Un referendum contro il governo ma anche contro l'ala riformista del Pd. E ora i riformisti vanno all'attacco con parole di fuoco. «Un autogol prevedibile - osserva Giorgio Gori, eurodeputato ed ex sindaco di Bergamo - che andava evitato, il Pd sì è infilato in una battaglia ideologica e anacronistica». Sulla stessa linea Lia Quartapelle che su Facebook bolla l'avventura alle urne: «Una battaglia identitaria rivolta al passato». Ancora, altrettanto tranchant è Pina Picierno che non sfoggia certo toni diplomatici: «Una sconfitta profonda, seria, evitabile». Insomma, la resa dei conti è rinviata, semmai si litiga dentro il Nazareno. I riformisti avevano battezzato il Jobs Act dieci anni fa, ai tempi dell'esecutivo Renzi. È andata come è andata: quell'impianto normativo è stato in parte modificato e superato da interventi legislativi e della Corte costituzionale, ma alla fine Schlein si è arresa alle sirene del leader della Cgil Maurizio Landini, il padre di questa guerra e dunque il primo responsabile della sconfitta. «Si poteva immaginare - spiega al Giornale l'ex segretario della Cisl Luigi Sbarra - una resa più che onorevole delle opposizioni intorno al 40 per cento, forse qualcosa in più. Ma questo è un risultato disastroso che segnerà il futuro di Elly Schlein. D'altra parte questa era una scommessa tutta all'indietro, oggi il quadro è cambiato, il lavoro cresce, il nuovo articolo 18 è la formazione e il futuro è semmai la nuova legge che finalmente applica l'articolo 46 della Costituzione e spinge i lavoratori a partecipare alla vita dell'impresa». Tutte considerazioni che la parte moderata, più pragmatica e aperta del Pd, condivide, ma tutte riflessioni accantonate per dare la spallata a Giorgia Meloni.

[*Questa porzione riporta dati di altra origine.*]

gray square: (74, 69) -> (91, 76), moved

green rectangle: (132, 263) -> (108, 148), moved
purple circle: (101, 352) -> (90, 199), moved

Ora il colpo torna indietro, anche se Schlein ha ancora saldamente in mano il partito. Lei, la segretaria, rilancia e difende con le unghie e i denti la sfida finita male: «Grazie alle oltre 14 milioni di persone che hanno deciso di votare e a tutti coloro che si sono mobilitati per far contare il voto dei cittadini. Peccato per il mancato raggiungimento del quorum - sottolinea Schlein - sapevamo che sarebbe stato difficile arrivarci, ma i referendum toccavano questioni che riguardano la vita di milioni di persone ed era giusto spendersi nella campagna, a fianco dei promotori». Nessuna autocritica, dunque. Ma semmai un altro affondo contro Palazzo Chigi: «Hanno ben poco da festeggiare: per questi referendum hanno votato più elettori di quelli che hanno votato la destra mandando Meloni al governo nel 2022». Intestandosi tutti gli elettori e sommando sia chi ha votato «sì» che «no». Quindi Elly fissa il prossimo traguardo: «Ne riparleremo alle prossime politiche». Sarà, certo questo è un paese dalla campagna elettorale permanente, ma paragonare i voti di oggi con quelli delle politiche del 2022 è come mettere insieme le mele e le pere.
Così la minoranza fa sentire tutta la propria delusione per la partita che i riformisti non avrebbero voluto giocare. «Purtroppo - spiega Picierno - questo è un regalo enorme a Giorgia Meloni e alle destre». Picierno, che molti considerano la possibile alternativa centrista a Schlein, non si ferma qui: «Fuori dalla nostra bolla c'è un Paese che vuole futuro e non rese dei conti sul passato. Ora maturità, serietà e ascolto, evitando acrobazie assolutorie sui numeri». Insomma, la vicepresidente del Parlamento europeo usa quasi le stesse parole di Sbarra e di tanti altri che avrebbero voluto tagliare il cordone ombelicale con la Cgil e che alle urne hanno scelto soluzioni diverse da quelle predicate dalla segretaria del partito. Picierno aveva rifiutato tre schede su cinque e come lei altri avevano abbandonato l'ortodossia.
Elisabetta Gualmini, europarlamentare, riassume tutto con un giudizio che è una foto: «Questo referendum doveva correggere gli errori del vecchio Pd, si è rivelato un boomerang». Nel Pd potrebbe cominciare un altro match.